Main results: The authors present two algorithms which infer causal path patterns and latencies from low-level message traces. The "nesting algorithm" requires RPC-style communication to make its inferences, while the "convolution algorithm" uses signal-processing techniques. Visualizations are available for both methods.
Impact: It goes without saying that better performance debugging tools will enable programmers to more easily eliminate performance bottlenecks
Evidence: To test the nesting algorithm, the authors traced inter-EJB calls in the PetStore J2EE application.
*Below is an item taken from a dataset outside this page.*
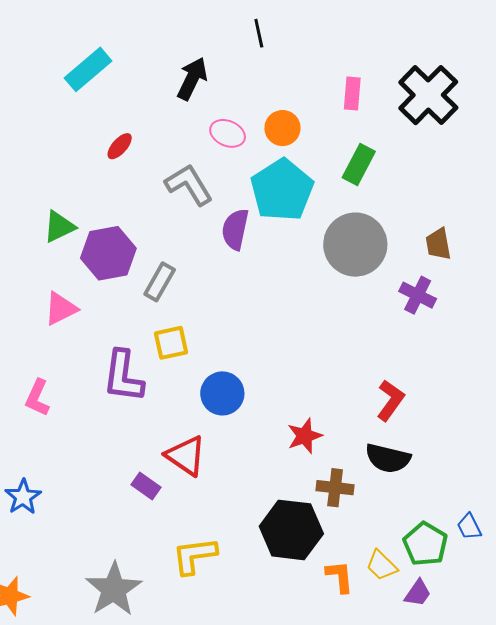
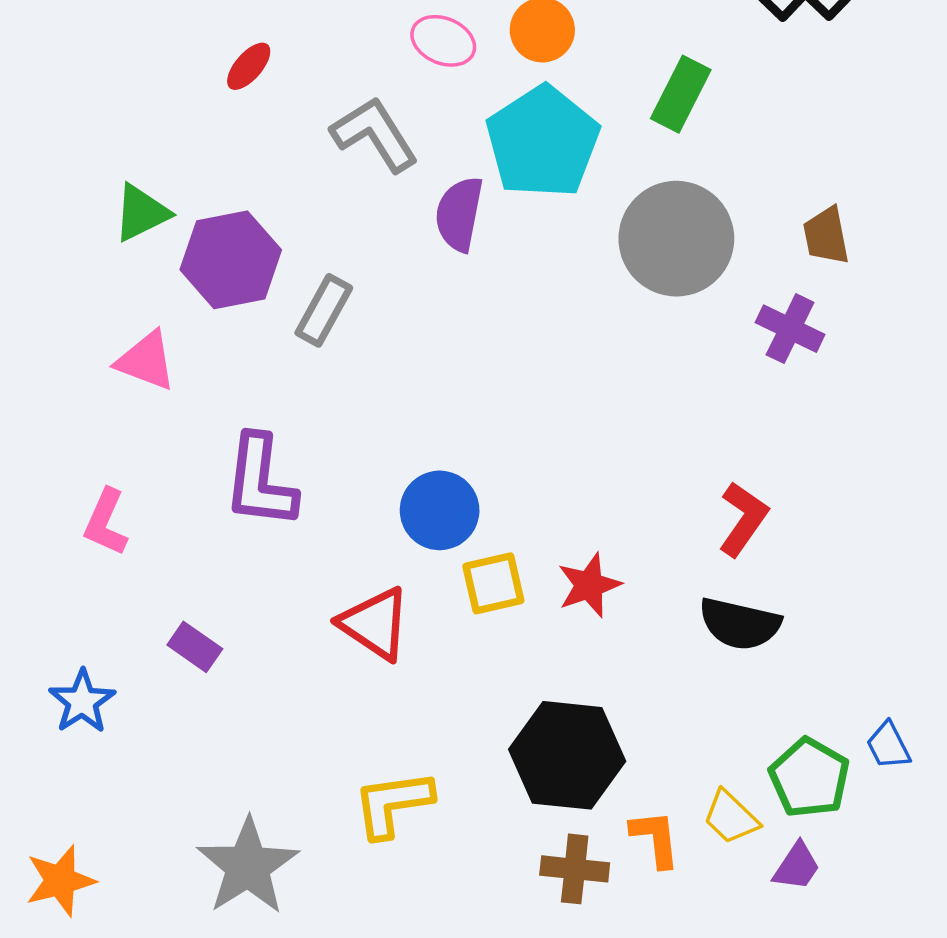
pink triangle: (61, 309) -> (146, 361), turned 48
yellow square: (171, 343) -> (493, 583), moved
purple rectangle: (146, 486) -> (195, 647), moved
brown cross: (335, 488) -> (575, 869), moved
To test the convolution algorithm, the authors used headers from an individual's email. The authors validate the correctness of their algorithms with case-specific metrics.
Prior work: Previous systems, such as NetLogger, required programmers to modify their applications and insert logging statements.
Competitive work: In comparison to Magpie, the authors have a less sophisticated tracing architecture and a more sophisticated post-processing architecture.
Reproducibility: The algorithms are described well, and pseudocode is provided for both nesting and convolution, so these results are fairly reproducible.